• [Work request]: The reply must reproduce each line below exactly.

··· Supplied records

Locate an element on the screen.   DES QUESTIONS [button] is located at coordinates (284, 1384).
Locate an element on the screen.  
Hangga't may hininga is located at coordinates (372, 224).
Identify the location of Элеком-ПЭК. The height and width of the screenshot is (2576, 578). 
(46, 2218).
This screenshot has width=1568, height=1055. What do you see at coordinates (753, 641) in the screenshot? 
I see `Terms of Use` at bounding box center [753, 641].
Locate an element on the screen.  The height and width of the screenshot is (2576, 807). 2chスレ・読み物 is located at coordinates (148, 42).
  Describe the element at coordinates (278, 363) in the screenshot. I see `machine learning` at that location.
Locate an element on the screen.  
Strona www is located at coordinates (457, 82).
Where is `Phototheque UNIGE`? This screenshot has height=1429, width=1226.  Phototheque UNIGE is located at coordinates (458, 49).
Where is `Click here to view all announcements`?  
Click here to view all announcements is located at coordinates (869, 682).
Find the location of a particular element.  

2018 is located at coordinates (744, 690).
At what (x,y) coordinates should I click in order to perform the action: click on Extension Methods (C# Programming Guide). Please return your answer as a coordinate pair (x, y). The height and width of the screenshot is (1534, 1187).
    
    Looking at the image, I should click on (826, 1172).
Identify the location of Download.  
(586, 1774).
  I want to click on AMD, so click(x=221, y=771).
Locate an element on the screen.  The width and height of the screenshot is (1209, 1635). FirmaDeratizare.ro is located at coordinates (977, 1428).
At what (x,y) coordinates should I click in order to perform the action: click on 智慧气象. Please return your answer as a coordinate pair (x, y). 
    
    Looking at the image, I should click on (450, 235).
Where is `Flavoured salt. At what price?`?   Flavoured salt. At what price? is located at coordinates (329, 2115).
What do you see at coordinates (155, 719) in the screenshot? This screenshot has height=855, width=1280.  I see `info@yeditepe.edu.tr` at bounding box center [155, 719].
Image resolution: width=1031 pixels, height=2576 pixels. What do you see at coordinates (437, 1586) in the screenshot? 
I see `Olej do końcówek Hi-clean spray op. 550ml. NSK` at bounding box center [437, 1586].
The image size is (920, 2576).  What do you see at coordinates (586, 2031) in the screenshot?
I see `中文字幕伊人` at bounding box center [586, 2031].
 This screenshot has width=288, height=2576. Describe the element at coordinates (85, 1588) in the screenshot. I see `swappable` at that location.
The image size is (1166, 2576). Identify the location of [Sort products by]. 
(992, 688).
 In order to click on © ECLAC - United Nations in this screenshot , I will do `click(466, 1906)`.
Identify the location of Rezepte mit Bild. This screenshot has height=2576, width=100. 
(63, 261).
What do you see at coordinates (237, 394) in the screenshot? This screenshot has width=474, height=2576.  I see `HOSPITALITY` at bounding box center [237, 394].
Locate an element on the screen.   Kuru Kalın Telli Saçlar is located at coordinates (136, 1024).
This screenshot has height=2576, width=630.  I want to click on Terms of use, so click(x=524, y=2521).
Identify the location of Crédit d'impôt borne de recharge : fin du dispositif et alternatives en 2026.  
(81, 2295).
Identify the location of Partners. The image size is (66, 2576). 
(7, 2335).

······

• [Written answer]:
Locate an element on the screen.   DES QUESTIONS [button] is located at coordinates (284, 1384).
Locate an element on the screen.  
Hangga't may hininga is located at coordinates (372, 224).
Identify the location of Элеком-ПЭК. The height and width of the screenshot is (2576, 578). 
(46, 2218).
This screenshot has width=1568, height=1055. What do you see at coordinates (753, 641) in the screenshot? 
I see `Terms of Use` at bounding box center [753, 641].
Locate an element on the screen.  The height and width of the screenshot is (2576, 807). 2chスレ・読み物 is located at coordinates (148, 42).
  Describe the element at coordinates (278, 363) in the screenshot. I see `machine learning` at that location.
Locate an element on the screen.  
Strona www is located at coordinates (457, 82).
Where is `Phototheque UNIGE`? This screenshot has height=1429, width=1226.  Phototheque UNIGE is located at coordinates (458, 49).
Where is `Click here to view all announcements`?  
Click here to view all announcements is located at coordinates (869, 682).
Find the location of a particular element.  

2018 is located at coordinates (744, 690).
At what (x,y) coordinates should I click in order to perform the action: click on Extension Methods (C# Programming Guide). Please return your answer as a coordinate pair (x, y). The height and width of the screenshot is (1534, 1187).
    
    Looking at the image, I should click on (826, 1172).
Identify the location of Download.  
(586, 1774).
  I want to click on AMD, so click(x=221, y=771).
Locate an element on the screen.  The width and height of the screenshot is (1209, 1635). FirmaDeratizare.ro is located at coordinates (977, 1428).
At what (x,y) coordinates should I click in order to perform the action: click on 智慧气象. Please return your answer as a coordinate pair (x, y). 
    
    Looking at the image, I should click on (450, 235).
Where is `Flavoured salt. At what price?`?   Flavoured salt. At what price? is located at coordinates (329, 2115).
What do you see at coordinates (155, 719) in the screenshot? This screenshot has height=855, width=1280.  I see `info@yeditepe.edu.tr` at bounding box center [155, 719].
Image resolution: width=1031 pixels, height=2576 pixels. What do you see at coordinates (437, 1586) in the screenshot? 
I see `Olej do końcówek Hi-clean spray op. 550ml. NSK` at bounding box center [437, 1586].
The image size is (920, 2576).  What do you see at coordinates (586, 2031) in the screenshot?
I see `中文字幕伊人` at bounding box center [586, 2031].
 This screenshot has width=288, height=2576. Describe the element at coordinates (85, 1588) in the screenshot. I see `swappable` at that location.
The image size is (1166, 2576). Identify the location of [Sort products by]. 
(992, 688).
 In order to click on © ECLAC - United Nations in this screenshot , I will do `click(466, 1906)`.
Identify the location of Rezepte mit Bild. This screenshot has height=2576, width=100. 
(63, 261).
What do you see at coordinates (237, 394) in the screenshot? This screenshot has width=474, height=2576.  I see `HOSPITALITY` at bounding box center [237, 394].
Locate an element on the screen.   Kuru Kalın Telli Saçlar is located at coordinates (136, 1024).
This screenshot has height=2576, width=630.  I want to click on Terms of use, so click(x=524, y=2521).
Identify the location of Crédit d'impôt borne de recharge : fin du dispositif et alternatives en 2026.  
(81, 2295).
Identify the location of Partners. The image size is (66, 2576). 
(7, 2335).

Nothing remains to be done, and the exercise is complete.